Røraas Thomas, Støve Bård, Petersen Per Hyltoft, Sandberg Sverre
Norwegian Quality Improvement of Primary Care Laboratories (NOKLUS), Haraldsplass Deaconess Hospital, Bergen, Norway; Department of Global Public Health and Primary Care, University of Bergen, Norway.
Department of Mathematics, University of Bergen, Norway.
Clin Chim Acta. 2017 May;468:166-173. doi: 10.1016/j.cca.2017.02.021. Epub 2017 Feb 28.
Precise estimates of the within-person biological variation, CV, can be essential both for monitoring patients and for setting analytical performance specifications. The confidence interval, CI, may be used to evaluate the reliability of an estimate, as it is a good measure of the uncertainty of the estimated CV. The aim of the present study is to evaluate and establish methods for constructing a CI with the correct coverage probability and non-cover probability when estimating CV.
Data based on 3 models for distributions for the within-person effect were simulated to assess the performance of 3 methods for constructing confidence intervals; the formula based method for the nested ANOVA, the percentile bootstrap and the bootstrap-t methods.

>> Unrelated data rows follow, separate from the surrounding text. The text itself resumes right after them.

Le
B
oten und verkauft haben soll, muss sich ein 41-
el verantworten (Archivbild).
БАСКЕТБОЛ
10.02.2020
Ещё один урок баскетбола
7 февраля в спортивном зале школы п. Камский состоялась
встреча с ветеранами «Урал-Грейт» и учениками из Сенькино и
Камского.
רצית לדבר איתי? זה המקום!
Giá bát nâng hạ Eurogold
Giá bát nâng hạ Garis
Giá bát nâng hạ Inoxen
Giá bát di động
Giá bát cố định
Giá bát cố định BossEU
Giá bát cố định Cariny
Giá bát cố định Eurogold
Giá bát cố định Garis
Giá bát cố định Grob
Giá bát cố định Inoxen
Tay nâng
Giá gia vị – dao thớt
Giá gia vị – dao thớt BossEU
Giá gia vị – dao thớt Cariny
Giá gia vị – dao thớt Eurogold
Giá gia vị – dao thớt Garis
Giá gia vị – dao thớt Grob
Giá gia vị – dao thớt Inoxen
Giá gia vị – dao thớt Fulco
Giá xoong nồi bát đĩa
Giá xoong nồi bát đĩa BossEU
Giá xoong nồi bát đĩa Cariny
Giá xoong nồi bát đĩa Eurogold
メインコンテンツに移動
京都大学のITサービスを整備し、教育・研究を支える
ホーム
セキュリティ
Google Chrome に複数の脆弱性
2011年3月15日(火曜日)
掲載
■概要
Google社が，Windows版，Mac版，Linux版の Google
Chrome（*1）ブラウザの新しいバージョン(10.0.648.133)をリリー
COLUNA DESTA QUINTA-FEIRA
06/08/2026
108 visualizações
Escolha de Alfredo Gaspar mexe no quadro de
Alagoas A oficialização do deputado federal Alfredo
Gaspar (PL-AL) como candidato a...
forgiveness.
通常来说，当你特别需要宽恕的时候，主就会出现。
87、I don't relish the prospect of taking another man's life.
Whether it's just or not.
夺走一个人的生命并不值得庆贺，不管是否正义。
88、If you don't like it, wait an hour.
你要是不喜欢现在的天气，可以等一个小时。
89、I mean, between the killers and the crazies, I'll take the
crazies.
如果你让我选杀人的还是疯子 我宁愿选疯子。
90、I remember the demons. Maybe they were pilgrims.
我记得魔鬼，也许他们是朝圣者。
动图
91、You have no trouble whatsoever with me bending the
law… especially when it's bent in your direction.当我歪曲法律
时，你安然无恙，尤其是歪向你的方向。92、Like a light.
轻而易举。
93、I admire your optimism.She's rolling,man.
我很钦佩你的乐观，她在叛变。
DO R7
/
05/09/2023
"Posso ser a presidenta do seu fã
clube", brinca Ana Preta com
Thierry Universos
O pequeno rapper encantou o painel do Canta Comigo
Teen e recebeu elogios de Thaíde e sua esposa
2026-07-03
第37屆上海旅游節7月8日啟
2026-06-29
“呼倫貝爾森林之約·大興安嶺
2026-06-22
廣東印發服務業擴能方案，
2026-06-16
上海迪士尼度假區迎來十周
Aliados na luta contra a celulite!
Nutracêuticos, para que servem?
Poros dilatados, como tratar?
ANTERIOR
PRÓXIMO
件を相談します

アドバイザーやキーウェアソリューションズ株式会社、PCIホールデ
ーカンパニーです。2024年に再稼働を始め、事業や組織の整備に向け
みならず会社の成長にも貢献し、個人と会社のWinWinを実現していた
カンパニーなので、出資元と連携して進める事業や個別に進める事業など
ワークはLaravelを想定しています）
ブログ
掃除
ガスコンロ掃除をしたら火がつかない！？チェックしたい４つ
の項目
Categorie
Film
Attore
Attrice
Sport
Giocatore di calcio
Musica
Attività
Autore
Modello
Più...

The performance of the evaluated methods for constructing a CI varied, both dependent on the size of the CV and the type of distributions. The bootstrap-t CI have good and stable performance for the models evaluated, while the formula based are more distribution dependent. The percentile bootstrap performs poorly.
CI is an essential part of estimation of the within-person biological variation. Good coverage probability and non-cover probabilities for CI are achievable by using the bootstrap-t combined with CV-ANOVA. Supplemental R-code is provided online.
准确估计个体内部生物学变异系数(CV)对于监测患者和设定分析性能规范都至关重要。置信区间(CI)可用于评估估计值的可靠性,因为它是估计CV不确定性的良好指标。本研究的目的是评估并建立在估计CV时构建具有正确覆盖概率和非覆盖概率的CI的方法。
基于3种个体内部效应分布模型的数据进行模拟,以评估3种构建置信区间方法的性能;基于嵌套方差分析的公式法、百分位数自抽样法和自抽样-t法。
所评估的构建CI的方法性能各异,这既取决于CV的大小,也取决于分布类型。对于所评估的模型,自抽样-t CI具有良好且稳定的性能,而基于公式的方法则更依赖于分布。百分位数自抽样法表现较差。
CI是个体内部生物学变异估计的重要组成部分。通过将自抽样-t法与CV-方差分析相结合,可以实现良好的CI覆盖概率和非覆盖概率。在线提供了补充R代码。